Stored data
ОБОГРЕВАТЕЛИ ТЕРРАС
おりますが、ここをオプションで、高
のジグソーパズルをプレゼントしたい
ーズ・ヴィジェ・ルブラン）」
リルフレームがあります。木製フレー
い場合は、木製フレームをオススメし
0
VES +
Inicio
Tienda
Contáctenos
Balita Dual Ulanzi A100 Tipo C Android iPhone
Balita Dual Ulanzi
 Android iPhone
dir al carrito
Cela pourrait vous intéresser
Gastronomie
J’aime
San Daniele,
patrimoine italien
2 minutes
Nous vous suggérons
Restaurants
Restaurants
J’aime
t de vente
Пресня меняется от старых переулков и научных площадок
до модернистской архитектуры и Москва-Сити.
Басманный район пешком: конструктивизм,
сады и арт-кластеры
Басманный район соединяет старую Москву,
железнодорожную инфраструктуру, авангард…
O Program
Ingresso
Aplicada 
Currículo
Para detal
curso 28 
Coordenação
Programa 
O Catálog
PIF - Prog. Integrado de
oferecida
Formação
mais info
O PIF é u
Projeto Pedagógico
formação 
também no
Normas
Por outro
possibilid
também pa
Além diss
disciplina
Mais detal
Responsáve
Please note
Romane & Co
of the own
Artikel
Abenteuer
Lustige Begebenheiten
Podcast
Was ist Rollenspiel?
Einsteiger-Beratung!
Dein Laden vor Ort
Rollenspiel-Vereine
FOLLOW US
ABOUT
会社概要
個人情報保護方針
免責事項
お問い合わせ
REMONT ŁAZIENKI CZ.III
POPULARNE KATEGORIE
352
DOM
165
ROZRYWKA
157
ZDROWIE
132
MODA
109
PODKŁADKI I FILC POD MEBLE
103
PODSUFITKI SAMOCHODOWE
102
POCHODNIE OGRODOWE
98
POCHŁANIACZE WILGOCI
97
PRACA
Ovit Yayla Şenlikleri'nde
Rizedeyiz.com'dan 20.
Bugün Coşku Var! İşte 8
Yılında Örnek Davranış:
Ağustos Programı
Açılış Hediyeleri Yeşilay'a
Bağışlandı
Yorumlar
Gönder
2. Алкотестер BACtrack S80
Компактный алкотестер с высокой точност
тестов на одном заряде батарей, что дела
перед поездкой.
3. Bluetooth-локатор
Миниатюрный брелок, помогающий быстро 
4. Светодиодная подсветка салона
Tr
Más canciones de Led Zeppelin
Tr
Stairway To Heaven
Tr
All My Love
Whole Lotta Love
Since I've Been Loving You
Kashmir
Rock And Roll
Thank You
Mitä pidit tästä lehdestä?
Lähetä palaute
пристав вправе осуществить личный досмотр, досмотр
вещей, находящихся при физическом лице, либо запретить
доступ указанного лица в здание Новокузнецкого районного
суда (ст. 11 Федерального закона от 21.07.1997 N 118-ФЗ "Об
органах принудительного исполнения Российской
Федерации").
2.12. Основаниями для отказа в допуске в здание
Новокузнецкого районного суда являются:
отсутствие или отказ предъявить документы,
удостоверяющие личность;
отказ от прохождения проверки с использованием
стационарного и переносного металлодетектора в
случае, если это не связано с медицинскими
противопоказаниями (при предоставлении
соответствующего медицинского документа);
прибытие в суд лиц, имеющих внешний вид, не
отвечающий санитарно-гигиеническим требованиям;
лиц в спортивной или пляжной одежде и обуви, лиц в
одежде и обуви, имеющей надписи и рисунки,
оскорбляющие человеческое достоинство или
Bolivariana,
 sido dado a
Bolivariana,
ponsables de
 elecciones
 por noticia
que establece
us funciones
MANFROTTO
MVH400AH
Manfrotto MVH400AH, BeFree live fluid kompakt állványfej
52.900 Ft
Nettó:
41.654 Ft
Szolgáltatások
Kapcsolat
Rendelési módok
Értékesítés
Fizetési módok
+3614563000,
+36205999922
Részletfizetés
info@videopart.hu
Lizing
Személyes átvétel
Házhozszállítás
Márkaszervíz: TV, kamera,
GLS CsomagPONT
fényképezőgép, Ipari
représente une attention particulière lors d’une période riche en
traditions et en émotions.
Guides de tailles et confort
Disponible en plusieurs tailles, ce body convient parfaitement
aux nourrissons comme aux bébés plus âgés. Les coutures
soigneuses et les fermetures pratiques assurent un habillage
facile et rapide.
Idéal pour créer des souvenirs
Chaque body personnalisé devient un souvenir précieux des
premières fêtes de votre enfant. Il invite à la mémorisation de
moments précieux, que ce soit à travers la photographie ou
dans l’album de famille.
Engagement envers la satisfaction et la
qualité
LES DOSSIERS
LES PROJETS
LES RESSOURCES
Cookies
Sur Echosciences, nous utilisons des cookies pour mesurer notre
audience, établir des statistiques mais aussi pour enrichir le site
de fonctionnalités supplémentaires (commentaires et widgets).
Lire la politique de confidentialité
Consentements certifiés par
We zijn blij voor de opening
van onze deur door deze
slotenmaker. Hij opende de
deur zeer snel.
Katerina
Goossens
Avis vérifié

● Problem description: Could you return all of the entries exactly as they stand?

● Solution to this task:
ОБОГРЕВАТЕЛИ ТЕРРАС
おりますが、ここをオプションで、高
のジグソーパズルをプレゼントしたい
ーズ・ヴィジェ・ルブラン）」
リルフレームがあります。木製フレー
い場合は、木製フレームをオススメし
0
VES +
Inicio
Tienda
Contáctenos
Balita Dual Ulanzi A100 Tipo C Android iPhone
Balita Dual Ulanzi
 Android iPhone
dir al carrito
Cela pourrait vous intéresser
Gastronomie
J’aime
San Daniele,
patrimoine italien
2 minutes
Nous vous suggérons
Restaurants
Restaurants
J’aime
t de vente
Пресня меняется от старых переулков и научных площадок
до модернистской архитектуры и Москва-Сити.
Басманный район пешком: конструктивизм,
сады и арт-кластеры
Басманный район соединяет старую Москву,
железнодорожную инфраструктуру, авангард…
O Program
Ingresso
Aplicada 
Currículo
Para detal
curso 28 
Coordenação
Programa 
O Catálog
PIF - Prog. Integrado de
oferecida
Formação
mais info
O PIF é u
Projeto Pedagógico
formação 
também no
Normas
Por outro
possibilid
também pa
Além diss
disciplina
Mais detal
Responsáve
Please note
Romane & Co
of the own
Artikel
Abenteuer
Lustige Begebenheiten
Podcast
Was ist Rollenspiel?
Einsteiger-Beratung!
Dein Laden vor Ort
Rollenspiel-Vereine
FOLLOW US
ABOUT
会社概要
個人情報保護方針
免責事項
お問い合わせ
REMONT ŁAZIENKI CZ.III
POPULARNE KATEGORIE
352
DOM
165
ROZRYWKA
157
ZDROWIE
132
MODA
109
PODKŁADKI I FILC POD MEBLE
103
PODSUFITKI SAMOCHODOWE
102
POCHODNIE OGRODOWE
98
POCHŁANIACZE WILGOCI
97
PRACA
Ovit Yayla Şenlikleri'nde
Rizedeyiz.com'dan 20.
Bugün Coşku Var! İşte 8
Yılında Örnek Davranış:
Ağustos Programı
Açılış Hediyeleri Yeşilay'a
Bağışlandı
Yorumlar
Gönder
2. Алкотестер BACtrack S80
Компактный алкотестер с высокой точност
тестов на одном заряде батарей, что дела
перед поездкой.
3. Bluetooth-локатор
Миниатюрный брелок, помогающий быстро 
4. Светодиодная подсветка салона
Tr
Más canciones de Led Zeppelin
Tr
Stairway To Heaven
Tr
All My Love
Whole Lotta Love
Since I've Been Loving You
Kashmir
Rock And Roll
Thank You
Mitä pidit tästä lehdestä?
Lähetä palaute
пристав вправе осуществить личный досмотр, досмотр
вещей, находящихся при физическом лице, либо запретить
доступ указанного лица в здание Новокузнецкого районного
суда (ст. 11 Федерального закона от 21.07.1997 N 118-ФЗ "Об
органах принудительного исполнения Российской
Федерации").
2.12. Основаниями для отказа в допуске в здание
Новокузнецкого районного суда являются:
отсутствие или отказ предъявить документы,
удостоверяющие личность;
отказ от прохождения проверки с использованием
стационарного и переносного металлодетектора в
случае, если это не связано с медицинскими
противопоказаниями (при предоставлении
соответствующего медицинского документа);
прибытие в суд лиц, имеющих внешний вид, не
отвечающий санитарно-гигиеническим требованиям;
лиц в спортивной или пляжной одежде и обуви, лиц в
одежде и обуви, имеющей надписи и рисунки,
оскорбляющие человеческое достоинство или
Bolivariana,
 sido dado a
Bolivariana,
ponsables de
 elecciones
 por noticia
que establece
us funciones
MANFROTTO
MVH400AH
Manfrotto MVH400AH, BeFree live fluid kompakt állványfej
52.900 Ft
Nettó:
41.654 Ft
Szolgáltatások
Kapcsolat
Rendelési módok
Értékesítés
Fizetési módok
+3614563000,
+36205999922
Részletfizetés
info@videopart.hu
Lizing
Személyes átvétel
Házhozszállítás
Márkaszervíz: TV, kamera,
GLS CsomagPONT
fényképezőgép, Ipari
représente une attention particulière lors d’une période riche en
traditions et en émotions.
Guides de tailles et confort
Disponible en plusieurs tailles, ce body convient parfaitement
aux nourrissons comme aux bébés plus âgés. Les coutures
soigneuses et les fermetures pratiques assurent un habillage
facile et rapide.
Idéal pour créer des souvenirs
Chaque body personnalisé devient un souvenir précieux des
premières fêtes de votre enfant. Il invite à la mémorisation de
moments précieux, que ce soit à travers la photographie ou
dans l’album de famille.
Engagement envers la satisfaction et la
qualité
LES DOSSIERS
LES PROJETS
LES RESSOURCES
Cookies
Sur Echosciences, nous utilisons des cookies pour mesurer notre
audience, établir des statistiques mais aussi pour enrichir le site
de fonctionnalités supplémentaires (commentaires et widgets).
Lire la politique de confidentialité
Consentements certifiés par
We zijn blij voor de opening
van onze deur door deze
slotenmaker. Hij opende de
deur zeer snel.
Katerina
Goossens
Avis vérifié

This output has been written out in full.